Highlights from the ratings report include:

    • The net income growth from the same quarter one year ago has significantly exceeded that of the S&P 500 and the Machinery industry. The net income increased by 296.3% when compared to the same quarter one year prior, rising from $92.30 million to $365.80 million.
    • INGERSOLL-RAND PLC reported significant earnings per share improvement in the most recent quarter compared to the same quarter a year ago. This company has reported somewhat volatile earnings recently. But, we feel it is poised for EPS growth in the coming year. During the past fiscal year, INGERSOLL-RAND PLC reported lower earnings of $1.21 versus $2.24 in the prior year. This year, the market expects an improvement in earnings ($3.20 versus $1.21).
    • IR, with its decline in revenue, underperformed when compared the industry average of 9.4%. Since the same quarter one year prior, revenues slightly dropped by 6.6%. The declining revenue has not hurt the company's bottom line, with increasing earnings per share.
    • After a year of stock price fluctuations, the net result is that IR's price has not changed very much. Although its weak earnings growth may have played a role in this flat result, don't lose sight of the fact that the performance of the overall market, as measured by the S&P 500 Index, was essentially similar. Looking ahead, the stock's rise over the last year has already helped drive it to a level which is relatively expensive compared to the rest of its industry. We feel, however, that the other strengths this company displays justify these higher price levels.
    • The gross profit margin for INGERSOLL-RAND PLC is currently lower than what is desirable, coming in at 30.80%. Regardless of IR's low profit margin, it has managed to increase from the same period last year. Despite the mixed results of the gross profit margin, the net profit margin of 9.60% trails the industry average.

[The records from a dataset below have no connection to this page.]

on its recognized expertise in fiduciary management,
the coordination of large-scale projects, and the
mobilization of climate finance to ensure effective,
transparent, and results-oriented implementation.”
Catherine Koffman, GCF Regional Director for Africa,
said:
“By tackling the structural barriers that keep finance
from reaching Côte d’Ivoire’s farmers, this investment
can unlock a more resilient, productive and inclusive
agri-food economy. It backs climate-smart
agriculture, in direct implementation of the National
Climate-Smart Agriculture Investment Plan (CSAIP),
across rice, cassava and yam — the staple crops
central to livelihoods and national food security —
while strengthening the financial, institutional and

Ingersoll-Rand Public Limited Company engages in the design, manufacture, sale, and service of a diverse portfolio of industrial and commercial products in the United States and internationally. The company has a P/E ratio of 28.7, above the average industrial industry P/E ratio of 16.2and above the S&P 500 P/E ratio of 17.7. Ingersoll-Rand has a market cap of $11.81 billion and is part of the industrial goods sector and industrial industry. Shares are up 31.3% year to date as of the close of trading on Thursday.

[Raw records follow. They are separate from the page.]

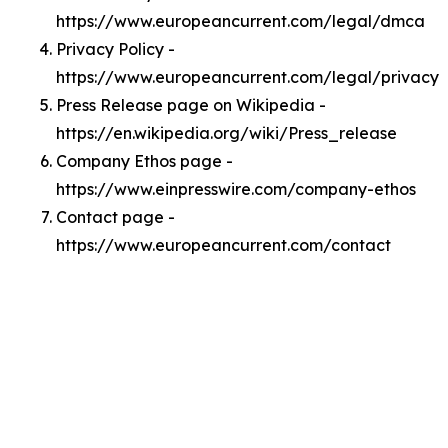
https://www.europeancurrent.com/legal/dmca
Privacy Policy -
https://www.europeancurrent.com/legal/privacy
Press Release page on Wikipedia -
https://en.wikipedia.org/wiki/Press_release
Company Ethos page -
https://www.einpresswire.com/company-ethos
Contact page -
https://www.europeancurrent.com/contact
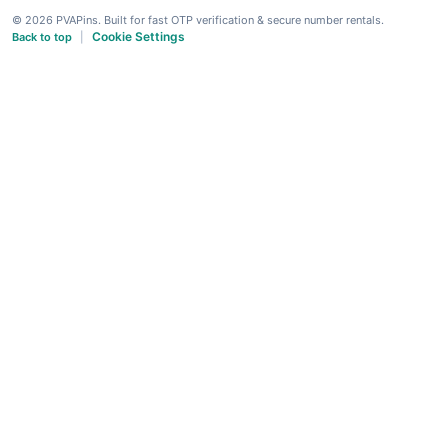
© 2026 PVAPins. Built for fast OTP verification & secure number rentals.
Cookie Settings
Back to top
|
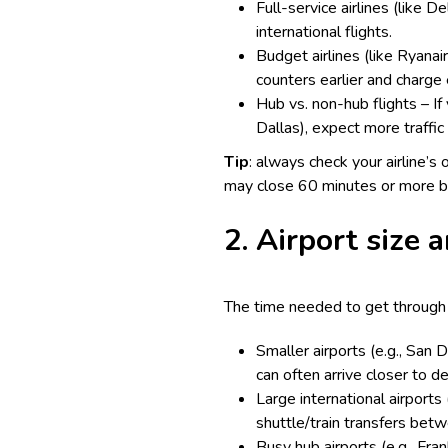
Full-service airlines (like 
international flights.
Budget airlines (like Ryanair
counters earlier and charge 
Hub vs. non-hub flights – If 
Dallas), expect more traffic 
Tip
: always check your airline’s 
may close 60 minutes or more b
2. Airport size a
The time needed to get through s
Smaller airports (e.g., San 
can often arrive closer to d
Large international airports
shuttle/train transfers bet
Busy hub airports (e.g., Fra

You can view the full Ingersoll-Rand Ratings Report or get investment ideas from our investment research center.

--Written by a member of TheStreet Ratings Staff.

TheStreet ratings do not represent the views of TheStreet's staff or its contributors. Ratings are established by computer based on metrics for performance (which includes growth, stock performance, efficiency and valuation) and risk (volatility and solvency). Companies with poor cash flow or high debt levels tend to earn lower ratings in our model.